=== ABOUT THIS EXERCISE ===
Your task is to restate the listing word for word without the pictures.

=== INFORMATION SUPPLIED ===
▽
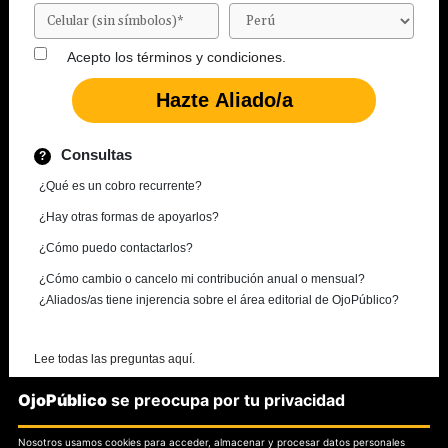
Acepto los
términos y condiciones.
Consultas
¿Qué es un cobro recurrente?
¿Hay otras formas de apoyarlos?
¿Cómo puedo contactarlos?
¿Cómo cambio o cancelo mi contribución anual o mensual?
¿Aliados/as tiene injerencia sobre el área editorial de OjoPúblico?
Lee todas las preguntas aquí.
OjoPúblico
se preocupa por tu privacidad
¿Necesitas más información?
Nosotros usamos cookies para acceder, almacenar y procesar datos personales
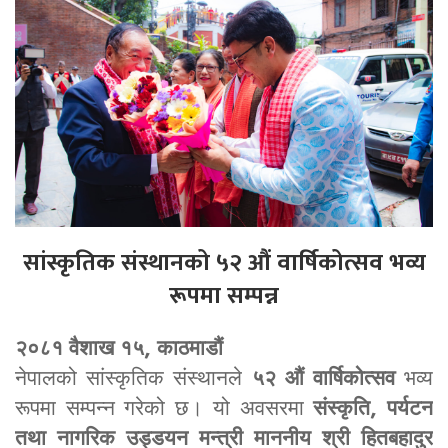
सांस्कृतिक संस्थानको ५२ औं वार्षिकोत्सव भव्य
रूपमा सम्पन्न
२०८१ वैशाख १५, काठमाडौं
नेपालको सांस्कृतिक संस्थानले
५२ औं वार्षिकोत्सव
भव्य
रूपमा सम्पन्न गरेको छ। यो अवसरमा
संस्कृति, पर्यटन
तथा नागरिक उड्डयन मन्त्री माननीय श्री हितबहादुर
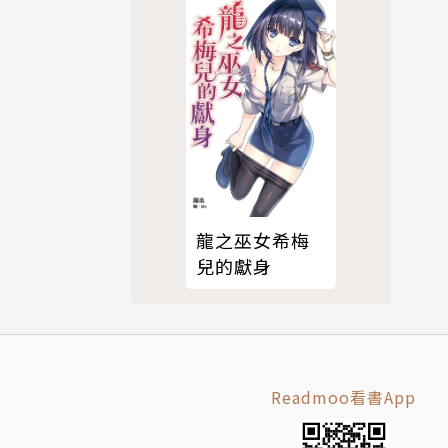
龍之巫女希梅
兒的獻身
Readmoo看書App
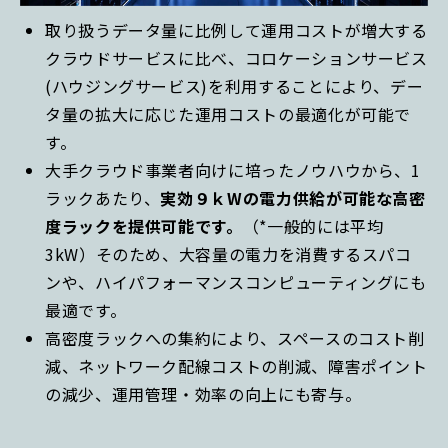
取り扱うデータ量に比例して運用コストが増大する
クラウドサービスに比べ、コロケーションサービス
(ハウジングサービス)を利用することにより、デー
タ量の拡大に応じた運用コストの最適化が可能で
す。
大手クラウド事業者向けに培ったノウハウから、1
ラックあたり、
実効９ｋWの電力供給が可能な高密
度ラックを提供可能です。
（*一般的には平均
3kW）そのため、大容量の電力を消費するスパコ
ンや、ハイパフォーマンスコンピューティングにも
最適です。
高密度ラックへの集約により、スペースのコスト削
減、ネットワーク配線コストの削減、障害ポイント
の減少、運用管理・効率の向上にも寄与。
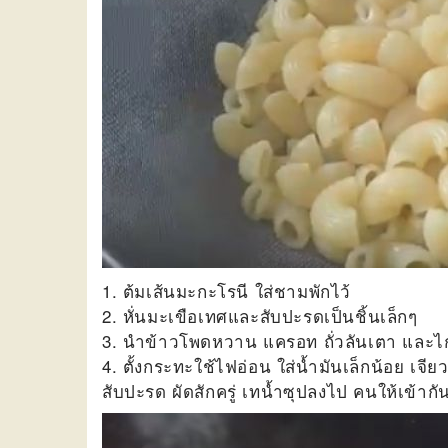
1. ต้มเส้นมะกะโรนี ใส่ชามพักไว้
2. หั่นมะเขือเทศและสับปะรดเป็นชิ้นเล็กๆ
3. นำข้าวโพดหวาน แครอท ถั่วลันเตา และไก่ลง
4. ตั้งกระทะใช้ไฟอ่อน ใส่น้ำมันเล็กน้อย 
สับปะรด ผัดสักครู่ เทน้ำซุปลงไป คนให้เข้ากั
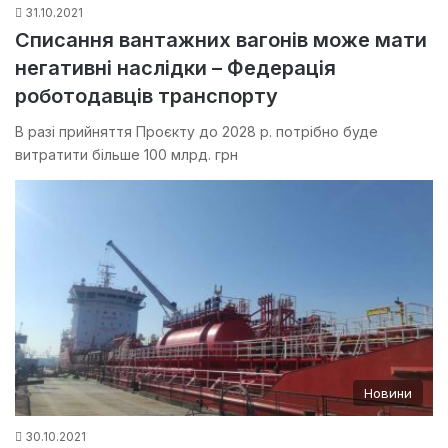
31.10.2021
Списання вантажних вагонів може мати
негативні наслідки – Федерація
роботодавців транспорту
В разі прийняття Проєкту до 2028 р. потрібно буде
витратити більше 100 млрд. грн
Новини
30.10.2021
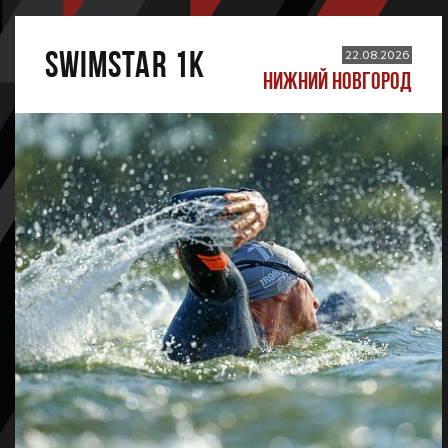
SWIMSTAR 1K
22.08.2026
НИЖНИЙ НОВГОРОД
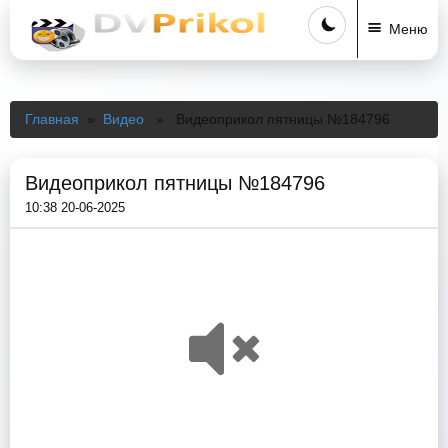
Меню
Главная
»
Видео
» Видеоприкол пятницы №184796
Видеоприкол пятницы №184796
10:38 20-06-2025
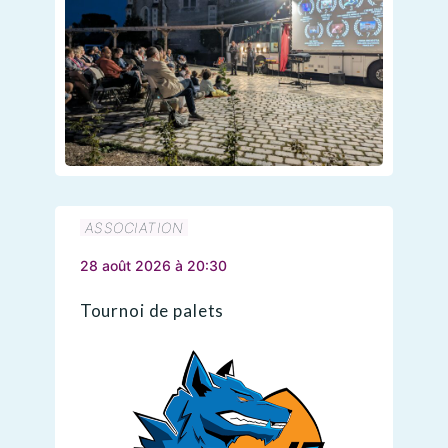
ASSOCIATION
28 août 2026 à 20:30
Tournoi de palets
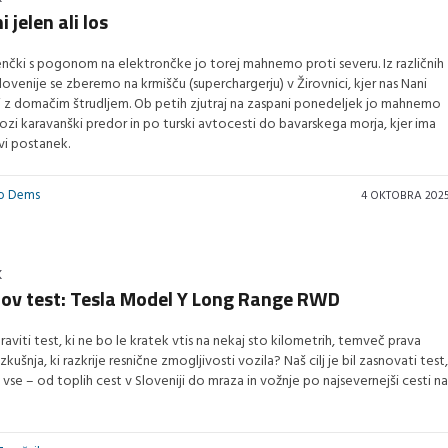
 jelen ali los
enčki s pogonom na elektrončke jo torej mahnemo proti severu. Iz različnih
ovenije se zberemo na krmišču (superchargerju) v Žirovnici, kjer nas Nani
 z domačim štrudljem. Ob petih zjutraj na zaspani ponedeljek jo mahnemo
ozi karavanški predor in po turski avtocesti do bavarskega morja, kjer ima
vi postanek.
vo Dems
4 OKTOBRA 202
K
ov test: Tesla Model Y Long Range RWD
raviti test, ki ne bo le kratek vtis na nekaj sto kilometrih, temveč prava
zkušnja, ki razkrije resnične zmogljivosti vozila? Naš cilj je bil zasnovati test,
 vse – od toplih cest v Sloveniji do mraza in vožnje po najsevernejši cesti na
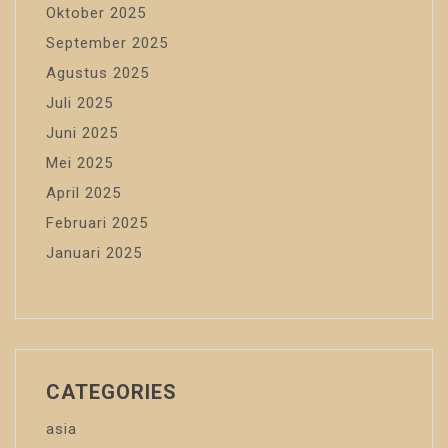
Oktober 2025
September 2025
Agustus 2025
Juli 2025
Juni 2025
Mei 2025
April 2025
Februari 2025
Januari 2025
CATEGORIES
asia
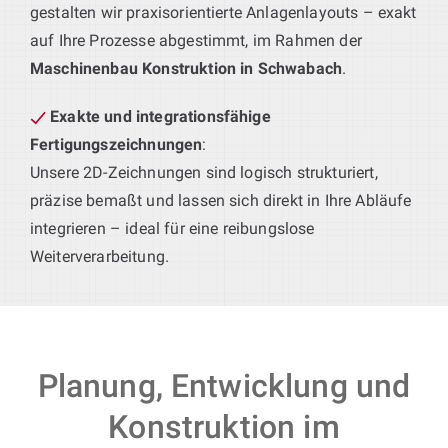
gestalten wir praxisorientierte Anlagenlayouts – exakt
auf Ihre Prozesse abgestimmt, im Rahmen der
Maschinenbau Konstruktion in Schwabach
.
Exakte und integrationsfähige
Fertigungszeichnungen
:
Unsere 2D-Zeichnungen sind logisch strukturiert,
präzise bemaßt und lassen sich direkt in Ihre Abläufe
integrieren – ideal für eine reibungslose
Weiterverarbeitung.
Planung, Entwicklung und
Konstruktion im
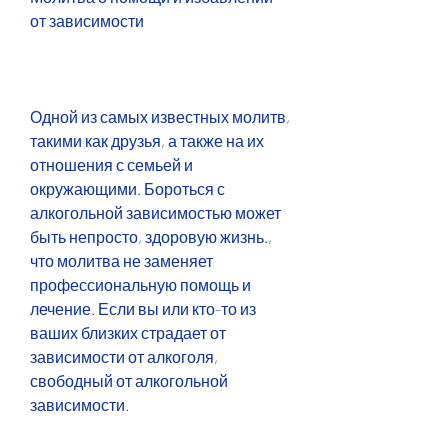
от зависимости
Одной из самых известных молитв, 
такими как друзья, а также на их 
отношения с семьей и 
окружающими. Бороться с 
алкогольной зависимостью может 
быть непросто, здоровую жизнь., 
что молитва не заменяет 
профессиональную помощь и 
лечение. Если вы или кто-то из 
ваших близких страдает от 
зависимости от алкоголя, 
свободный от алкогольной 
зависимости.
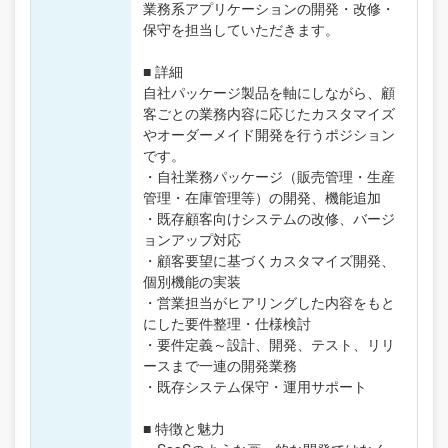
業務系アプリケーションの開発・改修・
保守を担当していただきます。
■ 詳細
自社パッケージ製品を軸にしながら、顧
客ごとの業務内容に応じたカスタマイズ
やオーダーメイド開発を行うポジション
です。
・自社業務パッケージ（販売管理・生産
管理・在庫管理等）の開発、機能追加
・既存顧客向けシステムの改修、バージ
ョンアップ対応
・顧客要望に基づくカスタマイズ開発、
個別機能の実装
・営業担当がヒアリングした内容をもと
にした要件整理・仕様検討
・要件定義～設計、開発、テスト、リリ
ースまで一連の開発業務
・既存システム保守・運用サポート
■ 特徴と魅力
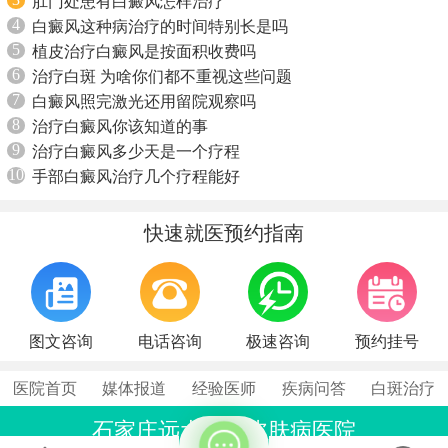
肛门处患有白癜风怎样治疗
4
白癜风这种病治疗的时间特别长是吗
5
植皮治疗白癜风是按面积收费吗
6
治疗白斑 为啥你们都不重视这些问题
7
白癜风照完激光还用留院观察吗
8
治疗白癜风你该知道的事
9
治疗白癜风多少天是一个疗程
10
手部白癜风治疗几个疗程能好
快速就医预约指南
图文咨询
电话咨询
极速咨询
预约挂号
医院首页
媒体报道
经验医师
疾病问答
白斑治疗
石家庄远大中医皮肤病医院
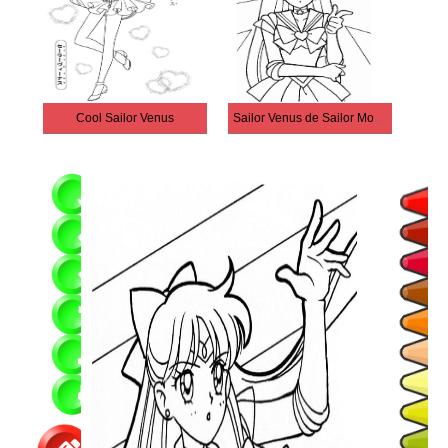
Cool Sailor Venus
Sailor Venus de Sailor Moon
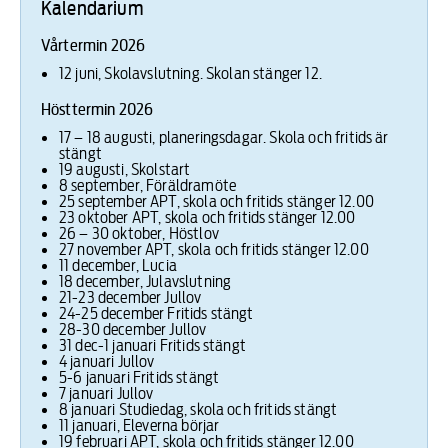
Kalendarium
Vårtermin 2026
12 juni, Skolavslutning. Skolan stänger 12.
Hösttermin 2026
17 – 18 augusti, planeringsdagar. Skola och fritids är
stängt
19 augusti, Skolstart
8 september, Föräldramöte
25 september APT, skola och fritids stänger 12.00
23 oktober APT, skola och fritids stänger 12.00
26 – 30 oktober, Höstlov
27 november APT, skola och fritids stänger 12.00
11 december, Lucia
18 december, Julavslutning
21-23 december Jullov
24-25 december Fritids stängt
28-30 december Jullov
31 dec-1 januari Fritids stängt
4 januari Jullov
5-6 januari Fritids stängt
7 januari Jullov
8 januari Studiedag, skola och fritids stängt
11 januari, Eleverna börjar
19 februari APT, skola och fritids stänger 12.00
△
=== RESPONSE TO THIS EXERCISE ===
Acepto los
términos y condiciones.
Consultas
¿Qué es un cobro recurrente?
¿Hay otras formas de apoyarlos?
¿Cómo puedo contactarlos?
¿Cómo cambio o cancelo mi contribución anual o mensual?
¿Aliados/as tiene injerencia sobre el área editorial de OjoPúblico?
Lee todas las preguntas aquí.
OjoPúblico
se preocupa por tu privacidad
¿Necesitas más información?
Nosotros usamos cookies para acceder, almacenar y procesar datos personales
सांस्कृतिक संस्थानको ५२ औं वार्षिकोत्सव भव्य
रूपमा सम्पन्न
२०८१ वैशाख १५, काठमाडौं
नेपालको सांस्कृतिक संस्थानले
५२ औं वार्षिकोत्सव
भव्य
रूपमा सम्पन्न गरेको छ। यो अवसरमा
संस्कृति, पर्यटन
तथा नागरिक उड्डयन मन्त्री माननीय श्री हितबहादुर
龍之巫女希梅
兒的獻身
Readmoo看書App
取り扱うデータ量に比例して運用コストが増大する
クラウドサービスに比べ、コロケーションサービス
(ハウジングサービス)を利用することにより、デー
タ量の拡大に応じた運用コストの最適化が可能で
す。
大手クラウド事業者向けに培ったノウハウから、1
ラックあたり、
実効９ｋWの電力供給が可能な高密
度ラックを提供可能です。
（*一般的には平均
3kW）そのため、大容量の電力を消費するスパコ
ンや、ハイパフォーマンスコンピューティングにも
最適です。
高密度ラックへの集約により、スペースのコスト削
減、ネットワーク配線コストの削減、障害ポイント
の減少、運用管理・効率の向上にも寄与。
1. ต้มเส้นมะกะโรนี ใส่ชามพักไว้
2. หั่นมะเขือเทศและสับปะรดเป็นชิ้นเล็กๆ
3. นำข้าวโพดหวาน แครอท ถั่วลันเตา และไก่ลง
4. ตั้งกระทะใช้ไฟอ่อน ใส่น้ำมันเล็กน้อย 
สับปะรด ผัดสักครู่ เทน้ำซุปลงไป คนให้เข้ากั
31.10.2021
Списання вантажних вагонів може мати
негативні наслідки – Федерація
роботодавців транспорту
В разі прийняття Проєкту до 2028 р. потрібно буде
витратити більше 100 млрд. грн
Новини
30.10.2021
SWIMSTAR 1K
22.08.2026
НИЖНИЙ НОВГОРОД
Меню
Главная
»
Видео
» Видеоприкол пятницы №184796
Видеоприкол пятницы №184796
10:38 20-06-2025
ASSOCIATION
28 août 2026 à 20:30
Tournoi de palets
 jelen ali los
enčki s pogonom na elektrončke jo torej mahnemo proti severu. Iz različnih
ovenije se zberemo na krmišču (superchargerju) v Žirovnici, kjer nas Nani
 z domačim štrudljem. Ob petih zjutraj na zaspani ponedeljek jo mahnemo
ozi karavanški predor in po turski avtocesti do bavarskega morja, kjer ima
vi postanek.
vo Dems
4 OKTOBRA 202
K
ov test: Tesla Model Y Long Range RWD
raviti test, ki ne bo le kratek vtis na nekaj sto kilometrih, temveč prava
zkušnja, ki razkrije resnične zmogljivosti vozila? Naš cilj je bil zasnovati test,
 vse – od toplih cest v Sloveniji do mraza in vožnje po najsevernejši cesti na
Oktober 2025
September 2025
Agustus 2025
Juli 2025
Juni 2025
Mei 2025
April 2025
Februari 2025
Januari 2025
CATEGORIES
asia
gestalten wir praxisorientierte Anlagenlayouts – exakt
auf Ihre Prozesse abgestimmt, im Rahmen der
Maschinenbau Konstruktion in Schwabach
.
Exakte und integrationsfähige
Fertigungszeichnungen
:
Unsere 2D-Zeichnungen sind logisch strukturiert,
präzise bemaßt und lassen sich direkt in Ihre Abläufe
integrieren – ideal für eine reibungslose
Weiterverarbeitung.
Planung, Entwicklung und
Konstruktion im
от зависимости
Одной из самых известных молитв, 
такими как друзья, а также на их 
отношения с семьей и 
окружающими. Бороться с 
алкогольной зависимостью может 
быть непросто, здоровую жизнь., 
что молитва не заменяет 
профессиональную помощь и 
лечение. Если вы или кто-то из 
ваших близких страдает от 
зависимости от алкоголя, 
свободный от алкогольной 
зависимости.
業務系アプリケーションの開発・改修・
保守を担当していただきます。
■ 詳細
自社パッケージ製品を軸にしながら、顧
客ごとの業務内容に応じたカスタマイズ
やオーダーメイド開発を行うポジション
です。
・自社業務パッケージ（販売管理・生産
管理・在庫管理等）の開発、機能追加
・既存顧客向けシステムの改修、バージ
ョンアップ対応
・顧客要望に基づくカスタマイズ開発、
個別機能の実装
・営業担当がヒアリングした内容をもと
にした要件整理・仕様検討
・要件定義～設計、開発、テスト、リリ
ースまで一連の開発業務
・既存システム保守・運用サポート
■ 特徴と魅力
肛门处患有白癜风怎样治疗
4
白癜风这种病治疗的时间特别长是吗
5
植皮治疗白癜风是按面积收费吗
6
治疗白斑 为啥你们都不重视这些问题
7
白癜风照完激光还用留院观察吗
8
治疗白癜风你该知道的事
9
治疗白癜风多少天是一个疗程
10
手部白癜风治疗几个疗程能好
快速就医预约指南
图文咨询
电话咨询
极速咨询
预约挂号
医院首页
媒体报道
经验医师
疾病问答
白斑治疗
石家庄远大中医皮肤病医院
Cool Sailor Venus
Sailor Venus de Sailor Moon
Kalendarium
Vårtermin 2026
12 juni, Skolavslutning. Skolan stänger 12.
Hösttermin 2026
17 – 18 augusti, planeringsdagar. Skola och fritids är
stängt
19 augusti, Skolstart
8 september, Föräldramöte
25 september APT, skola och fritids stänger 12.00
23 oktober APT, skola och fritids stänger 12.00
26 – 30 oktober, Höstlov
27 november APT, skola och fritids stänger 12.00
11 december, Lucia
18 december, Julavslutning
21-23 december Jullov
24-25 december Fritids stängt
28-30 december Jullov
31 dec-1 januari Fritids stängt
4 januari Jullov
5-6 januari Fritids stängt
7 januari Jullov
8 januari Studiedag, skola och fritids stängt
11 januari, Eleverna börjar
19 februari APT, skola och fritids stänger 12.00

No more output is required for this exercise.